EXERCISE DETAILS: Copy each line containing "Remove" from the listing below.

PROVIDED MATERIAL:
= Beginning of Section =

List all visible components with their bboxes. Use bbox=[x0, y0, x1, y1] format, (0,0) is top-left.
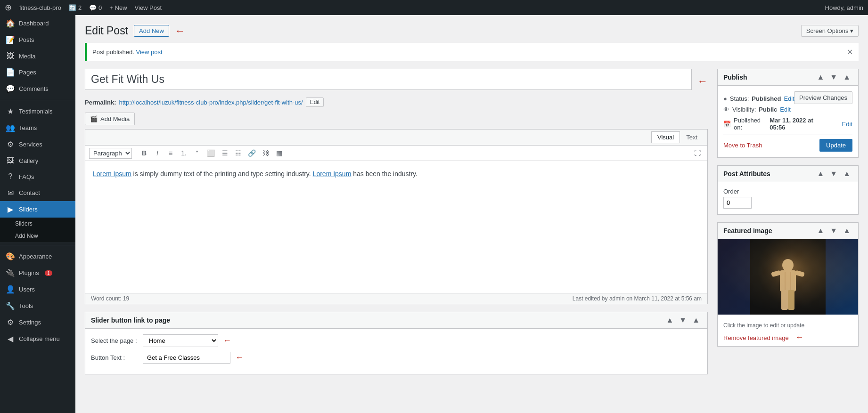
slider-metabox-toggle[interactable]: ▲ bbox=[690, 316, 702, 324]
table-button[interactable]: ▦ bbox=[273, 147, 285, 159]
lorem-ipsum-link-1[interactable]: Lorem Ipsum bbox=[93, 170, 131, 178]
ul-button[interactable]: ≡ bbox=[164, 147, 177, 159]
sidebar-subitem-sliders-add[interactable]: Add New bbox=[0, 230, 75, 242]
sidebar-item-faqs[interactable]: ? FAQs bbox=[0, 169, 75, 185]
posts-icon: 📝 bbox=[6, 35, 15, 44]
fullscreen-button[interactable]: ⛶ bbox=[691, 147, 704, 159]
unlink-button[interactable]: ⛓ bbox=[260, 147, 272, 159]
wp-logo-icon[interactable]: ⊕ bbox=[5, 2, 12, 13]
featured-image-collapse-down[interactable]: ▼ bbox=[828, 227, 839, 235]
order-input[interactable] bbox=[723, 197, 752, 209]
sidebar-item-sliders[interactable]: ▶ Sliders bbox=[0, 201, 75, 218]
publish-collapse-up[interactable]: ▲ bbox=[815, 73, 826, 81]
publish-collapse-down[interactable]: ▼ bbox=[828, 73, 839, 81]
status-edit-link[interactable]: Edit bbox=[784, 95, 794, 102]
sidebar-item-tools[interactable]: 🔧 Tools bbox=[0, 298, 75, 314]
tools-icon: 🔧 bbox=[6, 301, 15, 310]
tab-visual[interactable]: Visual bbox=[651, 131, 680, 143]
lorem-ipsum-link-2[interactable]: Lorem Ipsum bbox=[313, 170, 352, 178]
services-icon: ⚙ bbox=[6, 140, 15, 149]
permalink-url[interactable]: http://localhost/luzuk/fitness-club-pro/… bbox=[119, 99, 303, 106]
publish-metabox: Publish ▲ ▼ ▲ Preview Changes ● Status: … bbox=[717, 69, 859, 158]
sidebar-item-comments[interactable]: 💬 Comments bbox=[0, 81, 75, 97]
published-edit-link[interactable]: Edit bbox=[842, 121, 852, 128]
screen-options-button[interactable]: Screen Options ▾ bbox=[801, 25, 859, 37]
link-button[interactable]: 🔗 bbox=[245, 147, 259, 159]
view-post-link[interactable]: View Post bbox=[135, 4, 162, 11]
attributes-collapse-up[interactable]: ▲ bbox=[815, 170, 826, 178]
sidebar-item-posts[interactable]: 📝 Posts bbox=[0, 32, 75, 48]
ol-button[interactable]: 1. bbox=[178, 147, 190, 159]
sidebar-item-plugins[interactable]: 🔌 Plugins 1 bbox=[0, 265, 75, 281]
visibility-edit-link[interactable]: Edit bbox=[780, 106, 790, 113]
comments-count[interactable]: 💬 0 bbox=[89, 4, 102, 11]
attributes-collapse-down[interactable]: ▼ bbox=[828, 170, 839, 178]
publish-footer: Move to Trash Update bbox=[723, 135, 852, 152]
align-right-button[interactable]: ☷ bbox=[232, 147, 244, 159]
post-attributes-header[interactable]: Post Attributes ▲ ▼ ▲ bbox=[718, 166, 858, 182]
add-new-link[interactable]: + New bbox=[109, 4, 127, 11]
slider-metabox-collapse-up[interactable]: ▲ bbox=[664, 316, 675, 324]
sidebar-item-gallery[interactable]: 🖼 Gallery bbox=[0, 153, 75, 169]
preview-changes-button[interactable]: Preview Changes bbox=[794, 91, 852, 104]
sidebar-item-teams[interactable]: 👥 Teams bbox=[0, 120, 75, 136]
sidebar-item-appearance[interactable]: 🎨 Appearance bbox=[0, 248, 75, 265]
post-title-input[interactable] bbox=[85, 69, 692, 90]
revisions-count[interactable]: 🔄 2 bbox=[69, 4, 82, 11]
sidebar-item-settings[interactable]: ⚙ Settings bbox=[0, 314, 75, 331]
sidebar-item-testimonials[interactable]: ★ Testimonials bbox=[0, 103, 75, 120]
featured-image-header[interactable]: Featured image ▲ ▼ ▲ bbox=[718, 223, 858, 239]
svg-rect-8 bbox=[781, 290, 788, 310]
status-row: ● Status: Published Edit bbox=[723, 95, 794, 102]
sidebar-item-services[interactable]: ⚙ Services bbox=[0, 136, 75, 153]
editor-tabs: Visual Text bbox=[651, 131, 704, 143]
published-on-label: Published on: bbox=[734, 117, 767, 131]
notice-dismiss-button[interactable]: ✕ bbox=[847, 48, 853, 57]
status-value: Published bbox=[752, 95, 781, 102]
permalink-row: Permalink: http://localhost/luzuk/fitnes… bbox=[85, 97, 708, 107]
sidebar-divider bbox=[0, 100, 75, 100]
sidebar-item-dashboard[interactable]: 🏠 Dashboard bbox=[0, 15, 75, 32]
blockquote-button[interactable]: " bbox=[191, 147, 203, 159]
featured-image-canvas[interactable] bbox=[718, 239, 858, 315]
site-name[interactable]: fitness-club-pro bbox=[19, 4, 61, 11]
svg-rect-9 bbox=[788, 290, 794, 310]
remove-featured-image-link[interactable]: Remove featured image bbox=[723, 334, 789, 341]
view-post-notice-link[interactable]: View post bbox=[136, 49, 163, 56]
sidebar-item-contact[interactable]: ✉ Contact bbox=[0, 185, 75, 201]
align-center-button[interactable]: ☰ bbox=[219, 147, 231, 159]
collapse-icon: ◀ bbox=[6, 334, 15, 343]
italic-button[interactable]: I bbox=[151, 147, 164, 159]
page-header-left: Edit Post Add New ← bbox=[85, 24, 185, 37]
sidebar: 🏠 Dashboard 📝 Posts 🖼 Media 📄 Pages 💬 Co… bbox=[0, 15, 75, 413]
publish-toggle[interactable]: ▲ bbox=[841, 73, 852, 81]
sidebar-subitem-sliders-list[interactable]: Sliders bbox=[0, 218, 75, 230]
select-page-dropdown[interactable]: Home About Services Contact bbox=[143, 334, 218, 347]
featured-image-info: Click the image to edit or update Remove… bbox=[718, 315, 858, 346]
permalink-edit-button[interactable]: Edit bbox=[306, 97, 324, 107]
align-left-button[interactable]: ⬜ bbox=[204, 147, 218, 159]
sidebar-item-media[interactable]: 🖼 Media bbox=[0, 48, 75, 64]
editor-content[interactable]: Lorem Ipsum is simply dummy text of the … bbox=[85, 161, 707, 293]
slider-metabox-header[interactable]: Slider button link to page ▲ ▼ ▲ bbox=[85, 312, 707, 329]
sidebar-collapse-menu[interactable]: ◀ Collapse menu bbox=[0, 331, 75, 347]
sliders-icon: ▶ bbox=[6, 205, 15, 214]
sidebar-item-users[interactable]: 👤 Users bbox=[0, 281, 75, 298]
button-text-input[interactable] bbox=[143, 352, 230, 364]
bold-button[interactable]: B bbox=[138, 147, 150, 159]
publish-metabox-header[interactable]: Publish ▲ ▼ ▲ bbox=[718, 69, 858, 86]
slider-metabox-body: Select the page : Home About Services Co… bbox=[85, 329, 707, 374]
attributes-toggle[interactable]: ▲ bbox=[841, 170, 852, 178]
update-button[interactable]: Update bbox=[819, 139, 852, 152]
add-media-button[interactable]: 🎬 Add Media bbox=[85, 113, 135, 125]
paragraph-select[interactable]: Paragraph bbox=[89, 148, 132, 159]
editor-text: Lorem Ipsum is simply dummy text of the … bbox=[93, 169, 700, 179]
featured-image-toggle[interactable]: ▲ bbox=[841, 227, 852, 235]
add-new-button[interactable]: Add New bbox=[134, 25, 169, 37]
slider-metabox-collapse-down[interactable]: ▼ bbox=[677, 316, 688, 324]
sidebar-item-pages[interactable]: 📄 Pages bbox=[0, 64, 75, 81]
admin-bar: ⊕ fitness-club-pro 🔄 2 💬 0 + New View Po… bbox=[0, 0, 868, 15]
move-to-trash-link[interactable]: Move to Trash bbox=[723, 142, 762, 149]
featured-image-collapse-up[interactable]: ▲ bbox=[815, 227, 826, 235]
tab-text[interactable]: Text bbox=[680, 131, 704, 143]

= End of Section =

COMPLETED TASK:
remove-featured-image-link[interactable]: Remove featured image bbox=[723, 334, 789, 341]
featured-image-info: Click the image to edit or update Remove… bbox=[718, 315, 858, 346]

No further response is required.